Stored data entries:
^^^^
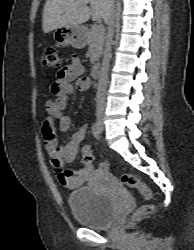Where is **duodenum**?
Segmentation results:
<instances>
[{"mask_svg":"<svg viewBox=\"0 0 194 250\" xmlns=\"http://www.w3.org/2000/svg\"><path fill=\"white\" fill-rule=\"evenodd\" d=\"M100 75V65L98 63L94 64L92 67V77L94 80H97Z\"/></svg>","mask_w":194,"mask_h":250,"instance_id":"duodenum-1","label":"duodenum"}]
</instances>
^^^^
Could you reproduce every entry exactly, leaving out the pictures?

Where is **duodenum**?
Segmentation results:
<instances>
[{"mask_svg":"<svg viewBox=\"0 0 194 250\" xmlns=\"http://www.w3.org/2000/svg\"><path fill=\"white\" fill-rule=\"evenodd\" d=\"M100 75V65L98 63L94 64L92 67V77L94 80H97Z\"/></svg>","mask_w":194,"mask_h":250,"instance_id":"duodenum-1","label":"duodenum"}]
</instances>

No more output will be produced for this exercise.